Start of MATERIAL SUPPLIED
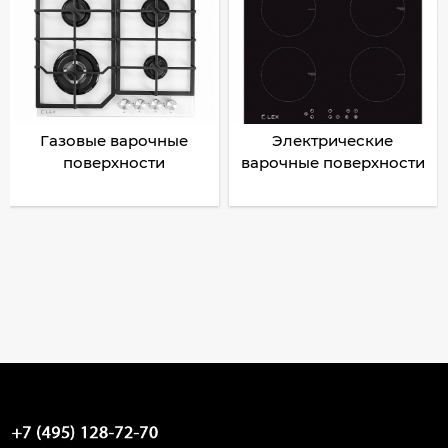
Газовые варочные
Электрические
поверхности
варочные поверхности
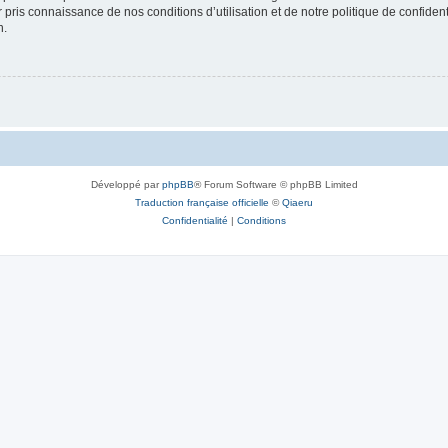
ir pris connaissance de nos conditions d’utilisation et de notre politique de confide
n.
Développé par
phpBB
® Forum Software © phpBB Limited
Traduction française officielle
©
Qiaeru
Confidentialité
|
Conditions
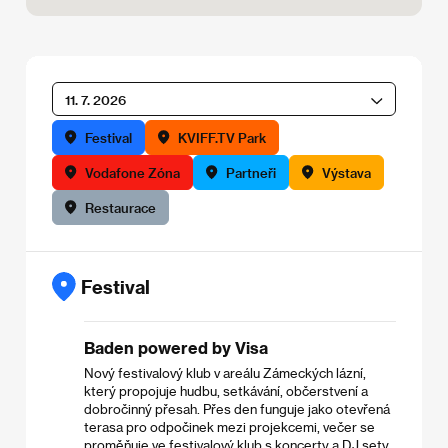
11. 7. 2026
Festival
KVIFF.TV Park
Vodafone Zóna
Partneři
Výstava
Restaurace
Festival
Baden powered by Visa
Nový festivalový klub v areálu Zámeckých lázní,
který propojuje hudbu, setkávání, občerstvení a
dobročinný přesah. Přes den funguje jako otevřená
terasa pro odpočinek mezi projekcemi, večer se
proměňuje ve festivalový klub s koncerty a DJ sety.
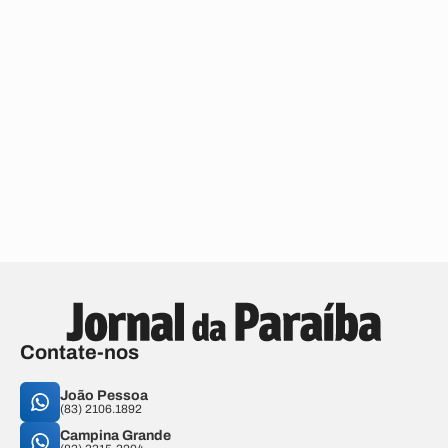
Contate-nos
João Pessoa
(83) 2106.1892
Campina Grande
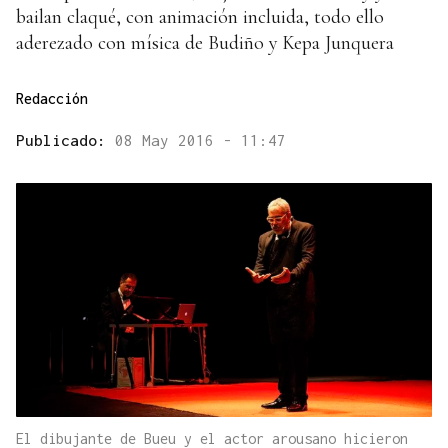
bailan claqué, con animación incluida, todo ello
aderezado con mísica de Budiño y Kepa Junquera
Redacción
Publicado:
08 May 2016 - 11:47
El dibujante de Bueu y el actor arousano hicieron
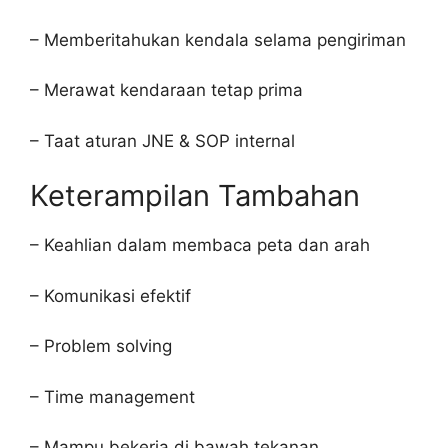
– Memberitahukan kendala selama pengiriman
– Merawat kendaraan tetap prima
– Taat aturan JNE & SOP internal
Keterampilan Tambahan
– Keahlian dalam membaca peta dan arah
– Komunikasi efektif
– Problem solving
– Time management
– Mampu bekerja di bawah tekanan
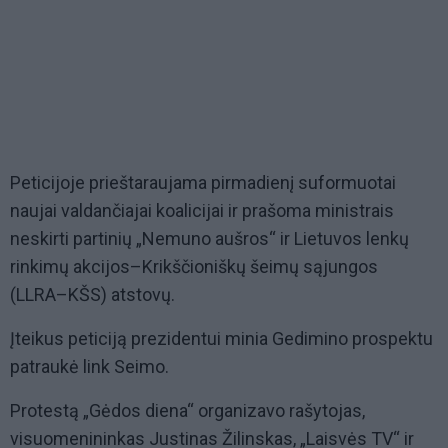
Peticijoje prieštaraujama pirmadienį suformuotai
naujai valdančiajai koalicijai ir prašoma ministrais
neskirti partinių „Nemuno aušros“ ir Lietuvos lenkų
rinkimų akcijos–Krikščioniškų šeimų sąjungos
(LLRA–KŠS) atstovų.
Įteikus peticiją prezidentui minia Gedimino prospektu
patraukė link Seimo.
Protestą „Gėdos diena“ organizavo rašytojas,
visuomenininkas Justinas Žilinskas, „Laisvės TV“ ir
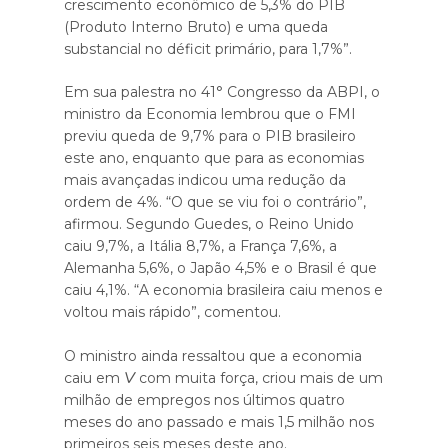
crescimento econômico de 5,3% do PIB
(Produto Interno Bruto) e uma queda
substancial no déficit primário, para 1,7%”.
Em sua palestra no 41° Congresso da ABPI, o
ministro da Economia lembrou que o FMI
previu queda de 9,7% para o PIB brasileiro
este ano, enquanto que para as economias
mais avançadas indicou uma redução da
ordem de 4%. “O que se viu foi o contrário”,
afirmou. Segundo Guedes, o Reino Unido
caiu 9,7%, a Itália 8,7%, a França 7,6%, a
Alemanha 5,6%, o Japão 4,5% e o Brasil é que
caiu 4,1%. “A economia brasileira caiu menos e
voltou mais rápido”, comentou.
O ministro ainda ressaltou que a economia
V
caiu em
com muita força, criou mais de um
milhão de empregos nos últimos quatro
meses do ano passado e mais 1,5 milhão nos
primeiros seis meses deste ano.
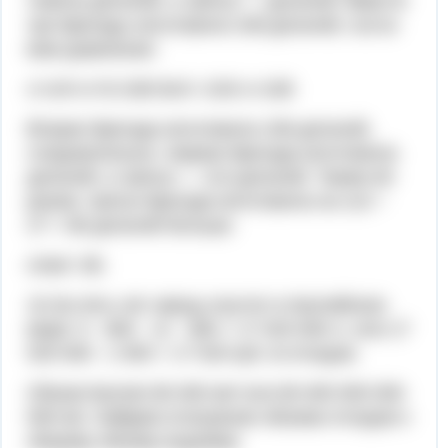
то­ви­ла де­та­лей, а тре­тья — де­та­лей. Вме­сте
три бри­га­ды из­го­то­ви­ли 248 де­та­лей, со­ста­
вим урав­не­ние:
х+х/4+х+5=248 9х/4 =243 х=108
Вто­рая бри­га­да из­го­то­ви­ла 108 де­та­лей,
сле­до­ва­тель­но, пер­вая бри­га­да из­го­то­ви­ла
де­та­лей, а тре­тья — 113 де­та­лей. Таким об­
ра­зом, тре­тья бри­га­да из­го­то­ви­ла на 113 −
27 = 86 де­та­лей боль­ше.
ответ: 86.
10.За пять лет завод спу­стит в Кас­пий­ское
море: 5 · 800 · 12 · 365 = 17 520 000 л, или 17
520 000 : 1 000 = 17 520 куб. м от­хо­дов.
Объем Кас­пия 69 400 км³ или 69 400 000 000
000 м3. Най­дем от­но­ше­ние объ­е­ма от­хо­дов к
об­ще­му объ­е­му водоёма:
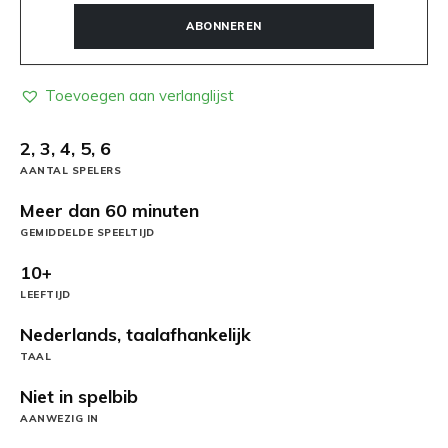
ABONNEREN
Toevoegen aan verlanglijst
2, 3, 4, 5, 6
AANTAL SPELERS
Meer dan 60 minuten
GEMIDDELDE SPEELTIJD
10+
LEEFTIJD
Nederlands, taalafhankelijk
TAAL
Niet in spelbib
AANWEZIG IN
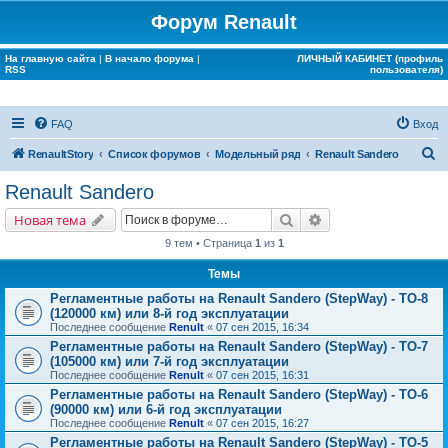
Форум Renault
На главную сайта
|
В начало форума
|
ЛИЧНЫЙ КАБИНЕТ (профиль
RSS
пользователя)
FAQ
Вход
П
RenaultStory
Список форумов
Модельный ряд
Renault Sandero
о
Renault Sandero
и
Поиск
Расширенный поис
Новая тема
с
9 тем • Страница
1
из
1
к
Темы
Регламентные работы на Renault Sandero (StepWay) - ТО-8
(120000 км) или 8-й год эксплуатации
Последнее сообщение
Renult
«
07 сен 2015, 16:34
Регламентные работы на Renault Sandero (StepWay) - ТО-7
(105000 км) или 7-й год эксплуатации
Последнее сообщение
Renult
«
07 сен 2015, 16:31
Регламентные работы на Renault Sandero (StepWay) - ТО-6
(90000 км) или 6-й год эксплуатации
Последнее сообщение
Renult
«
07 сен 2015, 16:27
Регламентные работы на Renault Sandero (StepWay) - ТО-5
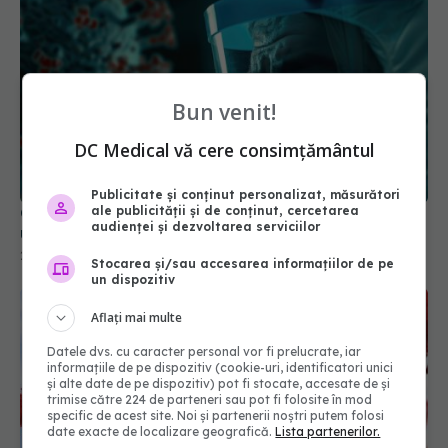
Bun venit!
DC Medical vă cere consimțământul
Greșeala teribilă din pandemia de COVID care a
Publicitate și conținut personalizat, măsurători
ucis zeci de mii de oameni
ale publicității și de conținut, cercetarea
21 noi 2025, 18:08
audienței și dezvoltarea serviciilor
Stocarea și/sau accesarea informațiilor de pe
un dispozitiv
Aflați mai multe
Datele dvs. cu caracter personal vor fi prelucrate, iar
informațiile de pe dispozitiv (cookie-uri, identificatori unici
și alte date de pe dispozitiv) pot fi stocate, accesate de și
trimise către 224 de parteneri sau pot fi folosite în mod
specific de acest site. Noi și partenerii noștri putem folosi
date exacte de localizare geografică.
Lista partenerilor.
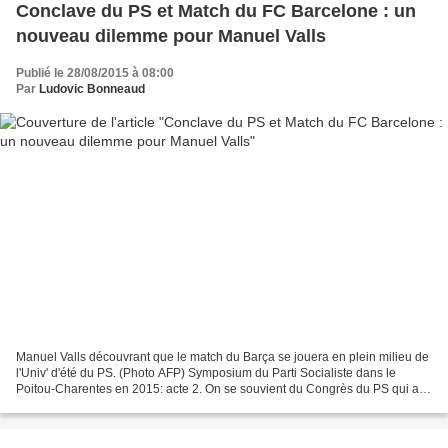
Conclave du PS et Match du FC Barcelone : un
nouveau dilemme pour Manuel Valls
Publié le 28/08/2015 à 08:00
Par
Ludovic Bonneaud
Manuel Valls découvrant que le match du Barça se jouera en plein milieu de
l'Univ' d'été du PS. (Photo AFP) Symposium du Parti Socialiste dans le
Poitou-Charentes en 2015: acte 2. On se souvient du Congrès du PS qui a
eu lieu en juin dernier à Poitiers,...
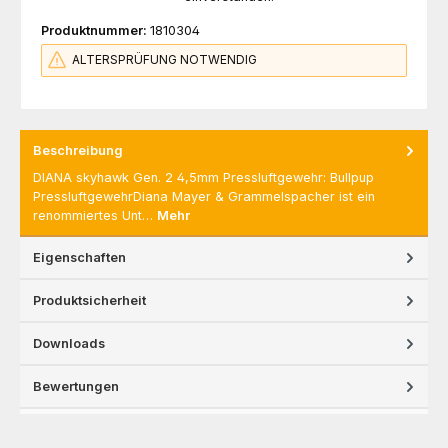
Produktnummer:
1810304
ALTERSPRÜFUNG NOTWENDIG
Beschreibung
DIANA skyhawk Gen. 2 4,5mm Pressluftgewehr: Bullpup
PressluftgewehrDiana Mayer & Grammelspacher ist ein
renommiertes Unt…
Mehr
Eigenschaften
Produktsicherheit
Downloads
Bewertungen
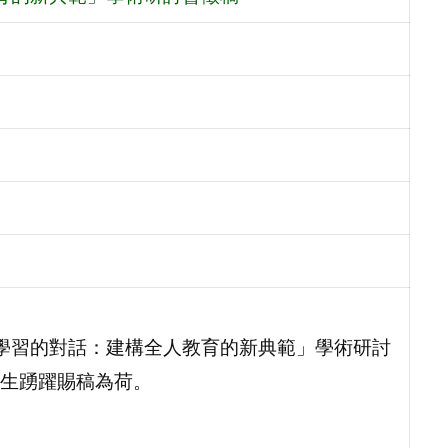
緒學習的對話：建構全人教育的新典範」學術研討
生踴躍賜稿為荷。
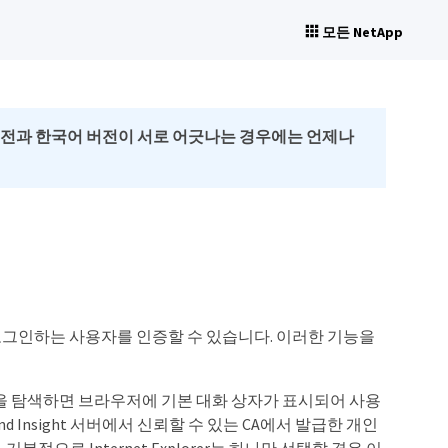
모든 NetApp
버전과 한국어 버전이 서로 어긋나는 경우에는 언제나
 서버에 로그인하는 사용자를 인증할 수 있습니다. 이러한 기능을
 세션을 탐색하면 브라우저에 기본 대화 상자가 표시되어 사용
 Insight 서버에서 신뢰할 수 있는 CA에서 발급한 개인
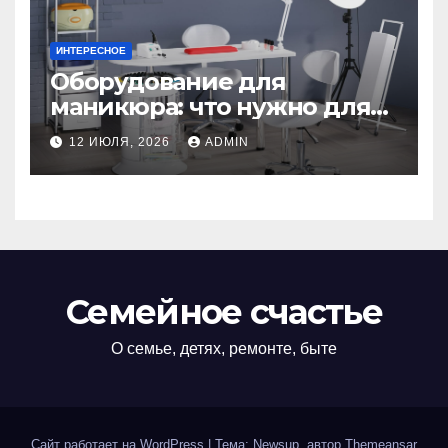
ИНТЕРЕСНОЕ
Оборудование для
маникюра: что нужно для
идеального маникюра
12 ИЮЛЯ, 2026
ADMIN
Семейное счастье
О семье, детях, ремонте, быте
Сайт работает на WordPress
|
Тема: Newsup, автор
Themeansar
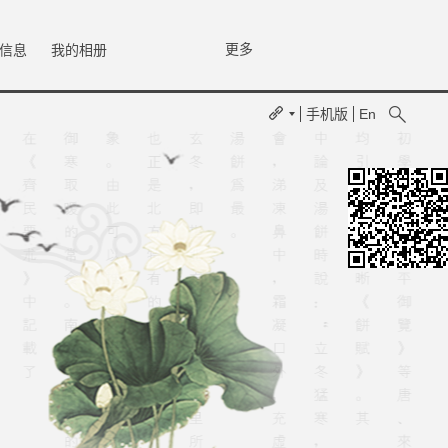
更多
信息
我的相册
手机版
En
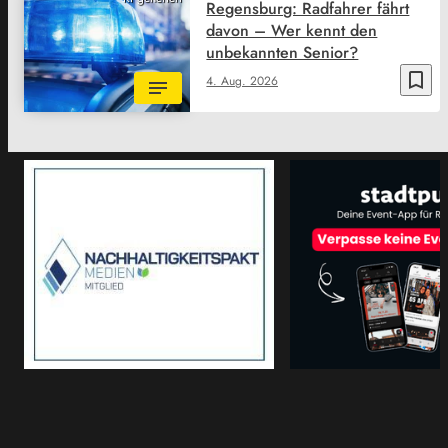
Regensburg: Radfahrer fährt
davon – Wer kennt den
unbekannten Senior?
bookmark_border
4. Aug. 2026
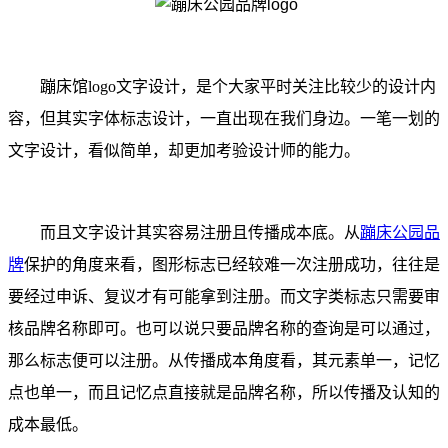
蹦床馆logo文字设计，是个大家平时关注比较少的设计内
容，但其实字体标志设计，一直出现在我们身边。一笔一划的
文字设计，看似简单，却更加考验设计师的能力。
而且文字设计其实容易注册且传播成本底。从
蹦床公园品
牌
保护的角度来看，图形标志已经较难一次注册成功，往往是
要经过申诉、复议才有可能拿到注册。而文字类标志只需要审
核品牌名称即可。也可以说只要品牌名称的查询是可以通过，
那么标志便可以注册。从传播成本角度看，其元素单一，记忆
点也单一，而且记忆点直接就是品牌名称，所以传播及认知的
成本最低。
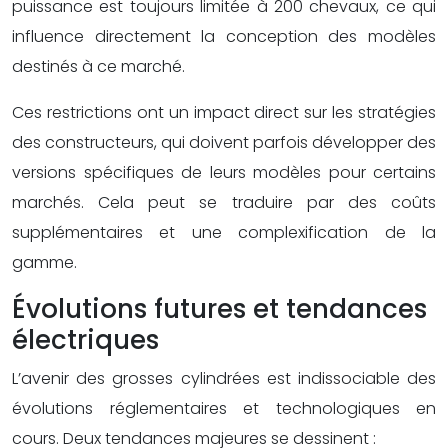
puissance est toujours limitée à 200 chevaux, ce qui
influence directement la conception des modèles
destinés à ce marché.
Ces restrictions ont un impact direct sur les stratégies
des constructeurs, qui doivent parfois développer des
versions spécifiques de leurs modèles pour certains
marchés. Cela peut se traduire par des coûts
supplémentaires et une complexification de la
gamme.
Évolutions futures et tendances
électriques
L’avenir des grosses cylindrées est indissociable des
évolutions réglementaires et technologiques en
cours. Deux tendances majeures se dessinent :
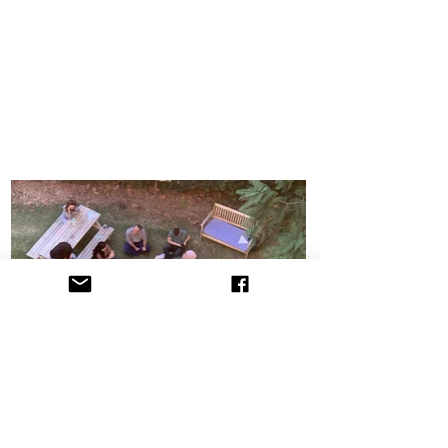
הקליניקה לתובענות ייצוגיות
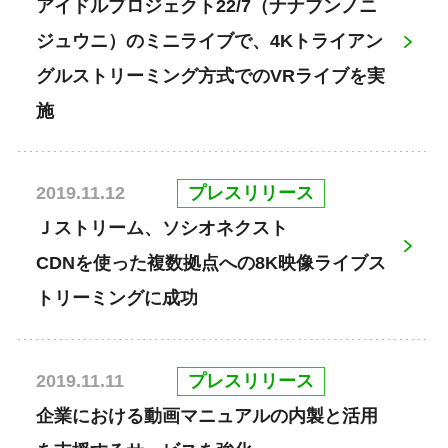
アイドルプロジェクト22/7（ナナブンノニ
ジュウニ）のミニライブで、4Kトライアン
グルストリーミング方式でのVRライブを実
施
プレスリリース
2019.11.12
Ｊストリーム、ソシオネクスト
CDNを使った複数拠点への8K映像ライブス
トリーミングに成功
プレスリリース
2019.11.11
企業における動画マニュアルの内製と活用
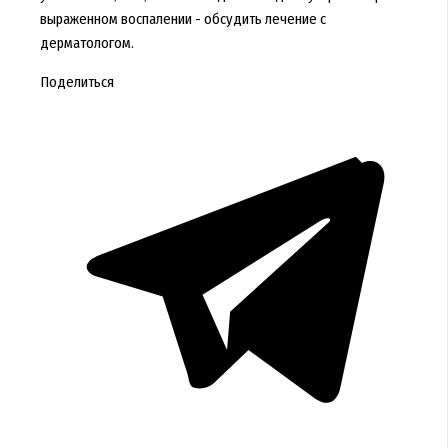
выраженном воспалении - обсудить лечение с
дерматологом.
Поделиться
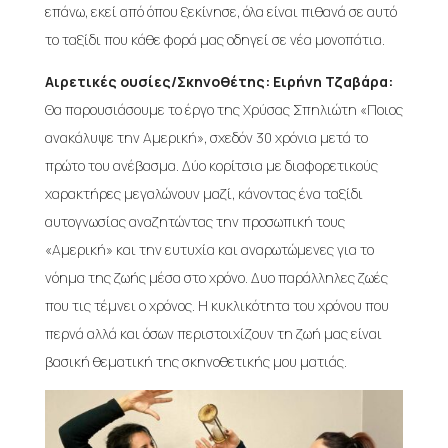
επάνω, εκεί από όπου ξεκίνησε, όλα είναι πιθανά σε αυτό
το ταξίδι που κάθε φορά μας οδηγεί σε νέα μονοπάτια.
Αιρετικές ουσίες/Σκηνοθέτης: Ειρήνη Τζαβάρα:
Θα παρουσιάσουμε το έργο της Χρύσας Σπηλιώτη «Ποιος
ανακάλυψε την Αμερική», σχεδόν 30 χρόνια μετά το
πρώτο του ανέβασμα. Δύο κορίτσια με διαφορετικούς
χαρακτήρες μεγαλώνουν μαζί, κάνοντας ένα ταξίδι
αυτογνωσίας αναζητώντας την προσωπική τους
«Αμερική» και την ευτυχία και αναρωτώμενες για το
νόημα της ζωής μέσα στο χρόνο. Δυο παράλληλες ζωές
που τις τέμνει ο χρόνος. Η κυκλικότητα του χρόνου που
περνά αλλά και όσων περιστοιχίζουν τη ζωή μας είναι
βασική θεματική της σκηνοθετικής μου ματιάς.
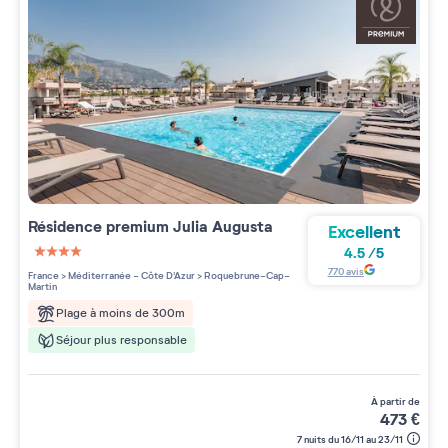
Résidence premium
Julia Augusta
Excellent
4.5
/
5
4 étoiles sur 5
770
avis
France
>
Méditerranée - Côte D'Azur
>
Roquebrune-Cap-
Martin
Plage à moins de 300m
Séjour plus responsable
à partir de
473
€
7 nuits du 16/11 au 23/11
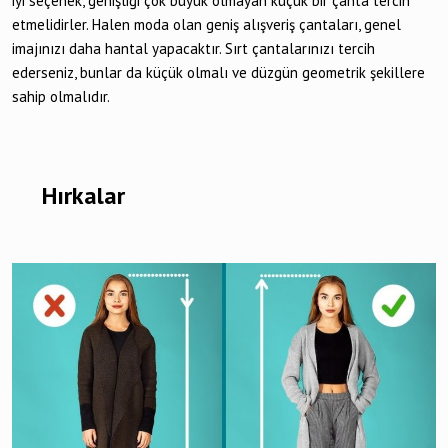
iyi seçenek, genişliği çok büyük olmayan küçük bir çanta tercih
etmelidirler. Halen moda olan geniş alışveriş çantaları, genel
imajınızı daha hantal yapacaktır. Sırt çantalarınızı tercih
ederseniz, bunlar da küçük olmalı ve düzgün geometrik şekillere
sahip olmalıdır.
Hırkalar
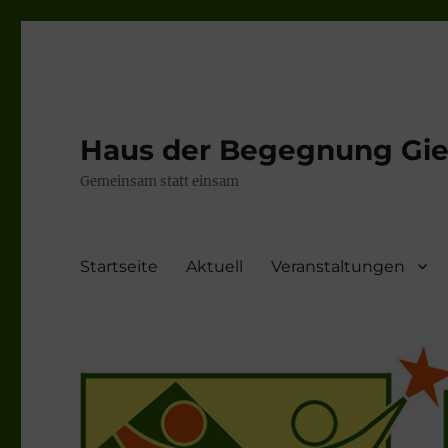
Haus der Begegnung Gieb
Gemeinsam statt einsam
Startseite
Aktuell
Veranstaltungen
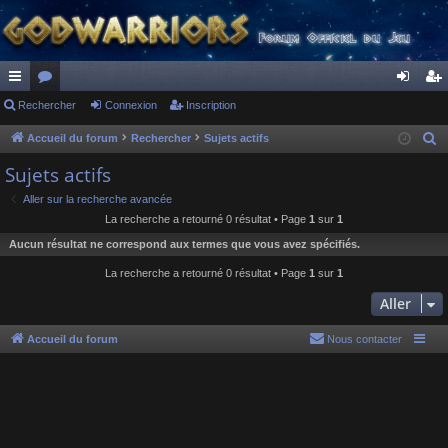
ac
Rechercher
or
Connexion
Inscription
on
ns
co
u
ne
cri
Accueil du forum
Rechercher
Sujets actifs
R
e
ur
m
xi
pti
Sujets actifs
c
ci
s
on
on
Aller sur la recherche avancée
h
La recherche a retourné 0 résultat • Page
1
sur
1
s
e
Aucun résultat ne correspond aux termes que vous avez spécifiés.
r
c
La recherche a retourné 0 résultat • Page
1
sur
1
h
Aller
e
r
Accueil du forum
Nous contacter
End of MATERIAL SUPPLIED
• [EXERCISE]
Which of the lines above mention the word "Manuel"? Pull those lines out.

• [RESULT OF THIS EXERCISE]
nouveau dilemme pour Manuel Valls
Manuel Valls découvrant que le match du Barça se jouera en plein milieu de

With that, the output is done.